### PROBLEM DETAILS
Would you print out all of the data exactly and keep the pictures out of it?

### PROVIDED INFORMATION
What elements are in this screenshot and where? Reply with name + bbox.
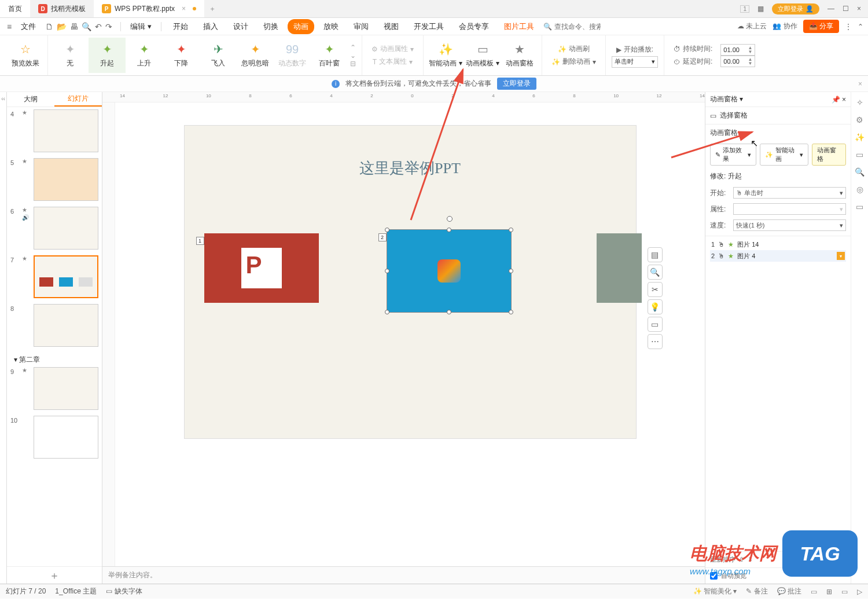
smart-anim-button[interactable]: ✨ 智能动画 ▾ <box>760 144 808 166</box>
effect-blinds[interactable]: ✦百叶窗 <box>311 38 348 73</box>
comments-button[interactable]: 💬 批注 <box>777 587 801 596</box>
window-maximize-icon[interactable]: ☐ <box>843 5 849 13</box>
crop-icon[interactable]: ✂ <box>648 282 663 297</box>
notice-close-icon[interactable]: × <box>858 80 862 88</box>
menu-slideshow[interactable]: 放映 <box>318 19 344 34</box>
slide-thumb-9[interactable] <box>34 367 98 410</box>
anim-template-button[interactable]: ▭动画模板 ▾ <box>464 38 501 73</box>
slide-thumb-8[interactable] <box>34 304 98 347</box>
missing-font[interactable]: ▭ 缺失字体 <box>106 587 142 596</box>
section-header[interactable]: ▾ 第二章 <box>10 353 98 367</box>
resize-handle[interactable] <box>509 269 513 273</box>
new-icon[interactable]: 🗋 <box>45 22 53 31</box>
menu-design[interactable]: 设计 <box>227 19 254 34</box>
thumbnail-list[interactable]: 4★ 5★ 6★🔊 7★ 8 ▾ 第二章 9★ 10 <box>7 107 102 566</box>
hamburger-icon[interactable]: ≡ <box>5 22 14 31</box>
menu-member[interactable]: 会员专享 <box>453 19 495 34</box>
share-button[interactable]: 📤 分享 <box>803 20 839 33</box>
menu-animation[interactable]: 动画 <box>288 19 314 34</box>
duration-input[interactable]: 01.00▲▼ <box>720 44 755 56</box>
collapse-ribbon-icon[interactable]: ⌃ <box>858 23 863 31</box>
format-icon[interactable]: ▭ <box>648 317 663 332</box>
slide-image-2-selected[interactable] <box>387 230 511 312</box>
file-menu[interactable]: 文件 <box>17 20 39 33</box>
side-icon-7[interactable]: ▭ <box>856 202 863 211</box>
anim-tag-2[interactable]: 2 <box>378 233 387 241</box>
select-pane-link[interactable]: ▭ 选择窗格 <box>705 107 851 124</box>
gallery-up-icon[interactable]: ⌃ <box>350 43 356 52</box>
resize-handle[interactable] <box>385 228 389 232</box>
beautify-button[interactable]: ✨ 智能美化 ▾ <box>693 587 737 596</box>
zoom-icon[interactable]: 🔍 <box>648 265 663 280</box>
effect-dropdown-icon[interactable]: ▾ <box>837 252 845 260</box>
effect-item-2[interactable]: 2 🖱 ★ 图片 4 ▾ <box>710 250 846 262</box>
delay-input[interactable]: 00.00▲▼ <box>720 56 755 67</box>
tab-close-icon[interactable]: × <box>182 5 186 13</box>
resize-handle[interactable] <box>509 228 513 232</box>
anim-props-button[interactable]: ⚙ 动画属性 ▾ <box>368 43 417 56</box>
open-icon[interactable]: 📂 <box>57 22 67 31</box>
pane-close-icon[interactable]: × <box>842 96 846 104</box>
view-reading-icon[interactable]: ▭ <box>841 588 848 596</box>
smart-animation-button[interactable]: ✨智能动画 ▾ <box>427 38 464 73</box>
print-icon[interactable]: 🖶 <box>70 22 78 31</box>
slide-thumb-7[interactable] <box>34 255 98 298</box>
effect-dynamic-number[interactable]: 99动态数字 <box>274 38 311 73</box>
slide-image-1[interactable] <box>204 233 319 303</box>
resize-handle[interactable] <box>385 269 389 273</box>
effect-ascend[interactable]: ✦上升 <box>126 38 163 73</box>
side-icon-1[interactable]: ✧ <box>856 98 863 107</box>
pin-icon[interactable]: 📌 <box>832 96 840 104</box>
anim-brush-button[interactable]: ✨ 动画刷 <box>548 43 599 56</box>
search-input[interactable] <box>554 23 601 31</box>
gallery-more-icon[interactable]: ⊟ <box>350 60 356 68</box>
effect-item-1[interactable]: 1 🖱 ★ 图片 14 <box>710 239 846 250</box>
redo-icon[interactable]: ↷ <box>105 22 112 31</box>
tab-slides[interactable]: 幻灯片 <box>54 92 102 107</box>
menu-insert[interactable]: 插入 <box>197 19 224 34</box>
window-minimize-icon[interactable]: — <box>827 5 834 13</box>
effect-rise[interactable]: ✦升起 <box>89 38 126 73</box>
menu-view[interactable]: 视图 <box>378 19 404 34</box>
start-select[interactable]: 🖱 单击时▾ <box>733 187 846 199</box>
effect-flicker[interactable]: ✦忽明忽暗 <box>237 38 274 73</box>
effect-none[interactable]: ✦无 <box>52 38 89 73</box>
view-sorter-icon[interactable]: ⊞ <box>826 588 832 596</box>
preview-icon[interactable]: 🔍 <box>82 22 91 31</box>
menu-start[interactable]: 开始 <box>167 19 194 34</box>
notice-login-button[interactable]: 立即登录 <box>497 78 536 90</box>
effect-descend[interactable]: ✦下降 <box>163 38 200 73</box>
side-icon-2[interactable]: ⚙ <box>856 115 863 124</box>
menu-review[interactable]: 审阅 <box>348 19 374 34</box>
slide-canvas[interactable]: 这里是举例PPT 1 2 <box>115 102 705 566</box>
tab-document[interactable]: P WPS PPT教程.pptx × <box>94 0 204 17</box>
start-play-select[interactable]: 单击时▾ <box>612 56 658 68</box>
menu-transition[interactable]: 切换 <box>258 19 284 34</box>
more-icon[interactable]: ⋯ <box>648 334 663 349</box>
undo-icon[interactable]: ↶ <box>95 22 102 31</box>
effect-list[interactable]: 1 🖱 ★ 图片 14 2 🖱 ★ 图片 4 ▾ <box>705 236 851 551</box>
search-box[interactable]: 🔍 <box>543 23 601 31</box>
delete-anim-button[interactable]: ✨ 删除动画 ▾ <box>548 56 599 68</box>
edit-menu[interactable]: 编辑 ▾ <box>127 20 155 33</box>
menu-picture-tools[interactable]: 图片工具 <box>498 19 540 34</box>
slide-thumb-6[interactable] <box>34 207 98 250</box>
slide-image-3[interactable] <box>597 233 642 303</box>
login-button[interactable]: 立即登录 👤 <box>772 3 819 14</box>
cloud-status[interactable]: ☁ 未上云 <box>737 21 767 31</box>
preview-effect-button[interactable]: ☆ 预览效果 <box>7 38 44 73</box>
slide-thumb-4[interactable] <box>34 109 98 152</box>
side-icon-5[interactable]: 🔍 <box>855 167 865 177</box>
side-icon-6[interactable]: ◎ <box>856 185 863 194</box>
rotate-handle[interactable] <box>447 216 453 222</box>
text-props-button[interactable]: T 文本属性 ▾ <box>368 56 417 68</box>
add-effect-button[interactable]: ✎ 添加效果 ▾ <box>710 144 756 166</box>
apps-icon[interactable]: ▦ <box>757 5 764 13</box>
resize-handle[interactable] <box>385 310 389 314</box>
slide-title[interactable]: 这里是举例PPT <box>185 158 636 178</box>
coop-button[interactable]: 👥 协作 <box>773 21 797 31</box>
tab-outline[interactable]: 大纲 <box>7 92 54 107</box>
view-slideshow-icon[interactable]: ▷ <box>857 588 862 596</box>
notes-button[interactable]: ✎ 备注 <box>746 587 767 596</box>
layers-icon[interactable]: ▤ <box>648 247 663 262</box>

### TASK OUTPUT
What elements are in this screenshot and where? Reply with name + bbox.
smart-anim-button[interactable]: ✨ 智能动画 ▾ <box>760 144 808 166</box>
effect-blinds[interactable]: ✦百叶窗 <box>311 38 348 73</box>
comments-button[interactable]: 💬 批注 <box>777 587 801 596</box>
window-maximize-icon[interactable]: ☐ <box>843 5 849 13</box>
crop-icon[interactable]: ✂ <box>648 282 663 297</box>
notice-close-icon[interactable]: × <box>858 80 862 88</box>
menu-slideshow[interactable]: 放映 <box>318 19 344 34</box>
slide-thumb-9[interactable] <box>34 367 98 410</box>
anim-template-button[interactable]: ▭动画模板 ▾ <box>464 38 501 73</box>
slide-thumb-8[interactable] <box>34 304 98 347</box>
missing-font[interactable]: ▭ 缺失字体 <box>106 587 142 596</box>
section-header[interactable]: ▾ 第二章 <box>10 353 98 367</box>
resize-handle[interactable] <box>509 269 513 273</box>
new-icon[interactable]: 🗋 <box>45 22 53 31</box>
menu-design[interactable]: 设计 <box>227 19 254 34</box>
thumbnail-list[interactable]: 4★ 5★ 6★🔊 7★ 8 ▾ 第二章 9★ 10 <box>7 107 102 566</box>
hamburger-icon[interactable]: ≡ <box>5 22 14 31</box>
menu-member[interactable]: 会员专享 <box>453 19 495 34</box>
share-button[interactable]: 📤 分享 <box>803 20 839 33</box>
menu-animation[interactable]: 动画 <box>288 19 314 34</box>
duration-input[interactable]: 01.00▲▼ <box>720 44 755 56</box>
collapse-ribbon-icon[interactable]: ⌃ <box>858 23 863 31</box>
format-icon[interactable]: ▭ <box>648 317 663 332</box>
slide-image-2-selected[interactable] <box>387 230 511 312</box>
file-menu[interactable]: 文件 <box>17 20 39 33</box>
side-icon-7[interactable]: ▭ <box>856 202 863 211</box>
anim-tag-2[interactable]: 2 <box>378 233 387 241</box>
select-pane-link[interactable]: ▭ 选择窗格 <box>705 107 851 124</box>
gallery-up-icon[interactable]: ⌃ <box>350 43 356 52</box>
resize-handle[interactable] <box>385 228 389 232</box>
beautify-button[interactable]: ✨ 智能美化 ▾ <box>693 587 737 596</box>
zoom-icon[interactable]: 🔍 <box>648 265 663 280</box>
effect-dropdown-icon[interactable]: ▾ <box>837 252 845 260</box>
effect-item-2[interactable]: 2 🖱 ★ 图片 4 ▾ <box>710 250 846 262</box>
delay-input[interactable]: 00.00▲▼ <box>720 56 755 67</box>
tab-close-icon[interactable]: × <box>182 5 186 13</box>
resize-handle[interactable] <box>509 228 513 232</box>
anim-props-button[interactable]: ⚙ 动画属性 ▾ <box>368 43 417 56</box>
open-icon[interactable]: 📂 <box>57 22 67 31</box>
pane-close-icon[interactable]: × <box>842 96 846 104</box>
view-reading-icon[interactable]: ▭ <box>841 588 848 596</box>
smart-animation-button[interactable]: ✨智能动画 ▾ <box>427 38 464 73</box>
print-icon[interactable]: 🖶 <box>70 22 78 31</box>
slide-thumb-7[interactable] <box>34 255 98 298</box>
effect-dynamic-number[interactable]: 99动态数字 <box>274 38 311 73</box>
slide-image-1[interactable] <box>204 233 319 303</box>
resize-handle[interactable] <box>385 269 389 273</box>
effect-ascend[interactable]: ✦上升 <box>126 38 163 73</box>
side-icon-1[interactable]: ✧ <box>856 98 863 107</box>
pin-icon[interactable]: 📌 <box>832 96 840 104</box>
anim-brush-button[interactable]: ✨ 动画刷 <box>548 43 599 56</box>
search-input[interactable] <box>554 23 601 31</box>
gallery-more-icon[interactable]: ⊟ <box>350 60 356 68</box>
effect-item-1[interactable]: 1 🖱 ★ 图片 14 <box>710 239 846 250</box>
redo-icon[interactable]: ↷ <box>105 22 112 31</box>
tab-slides[interactable]: 幻灯片 <box>54 92 102 107</box>
menu-insert[interactable]: 插入 <box>197 19 224 34</box>
window-minimize-icon[interactable]: — <box>827 5 834 13</box>
effect-rise[interactable]: ✦升起 <box>89 38 126 73</box>
menu-view[interactable]: 视图 <box>378 19 404 34</box>
start-select[interactable]: 🖱 单击时▾ <box>733 187 846 199</box>
effect-flicker[interactable]: ✦忽明忽暗 <box>237 38 274 73</box>
effect-none[interactable]: ✦无 <box>52 38 89 73</box>
view-sorter-icon[interactable]: ⊞ <box>826 588 832 596</box>
preview-icon[interactable]: 🔍 <box>82 22 91 31</box>
menu-start[interactable]: 开始 <box>167 19 194 34</box>
notice-login-button[interactable]: 立即登录 <box>497 78 536 90</box>
effect-descend[interactable]: ✦下降 <box>163 38 200 73</box>
side-icon-2[interactable]: ⚙ <box>856 115 863 124</box>
menu-review[interactable]: 审阅 <box>348 19 374 34</box>
slide-canvas[interactable]: 这里是举例PPT 1 2 <box>115 102 705 566</box>
tab-document[interactable]: P WPS PPT教程.pptx × <box>94 0 204 17</box>
start-play-select[interactable]: 单击时▾ <box>612 56 658 68</box>
menu-transition[interactable]: 切换 <box>258 19 284 34</box>
more-icon[interactable]: ⋯ <box>648 334 663 349</box>
undo-icon[interactable]: ↶ <box>95 22 102 31</box>
effect-list[interactable]: 1 🖱 ★ 图片 14 2 🖱 ★ 图片 4 ▾ <box>705 236 851 551</box>
search-box[interactable]: 🔍 <box>543 23 601 31</box>
delete-anim-button[interactable]: ✨ 删除动画 ▾ <box>548 56 599 68</box>
edit-menu[interactable]: 编辑 ▾ <box>127 20 155 33</box>
menu-picture-tools[interactable]: 图片工具 <box>498 19 540 34</box>
slide-thumb-6[interactable] <box>34 207 98 250</box>
slide-image-3[interactable] <box>597 233 642 303</box>
login-button[interactable]: 立即登录 👤 <box>772 3 819 14</box>
cloud-status[interactable]: ☁ 未上云 <box>737 21 767 31</box>
preview-effect-button[interactable]: ☆ 预览效果 <box>7 38 44 73</box>
slide-thumb-4[interactable] <box>34 109 98 152</box>
side-icon-5[interactable]: 🔍 <box>855 167 865 177</box>
side-icon-6[interactable]: ◎ <box>856 185 863 194</box>
rotate-handle[interactable] <box>447 216 453 222</box>
text-props-button[interactable]: T 文本属性 ▾ <box>368 56 417 68</box>
add-effect-button[interactable]: ✎ 添加效果 ▾ <box>710 144 756 166</box>
apps-icon[interactable]: ▦ <box>757 5 764 13</box>
resize-handle[interactable] <box>385 310 389 314</box>
slide-title[interactable]: 这里是举例PPT <box>185 158 636 178</box>
coop-button[interactable]: 👥 协作 <box>773 21 797 31</box>
tab-outline[interactable]: 大纲 <box>7 92 54 107</box>
view-slideshow-icon[interactable]: ▷ <box>857 588 862 596</box>
notes-button[interactable]: ✎ 备注 <box>746 587 767 596</box>
layers-icon[interactable]: ▤ <box>648 247 663 262</box>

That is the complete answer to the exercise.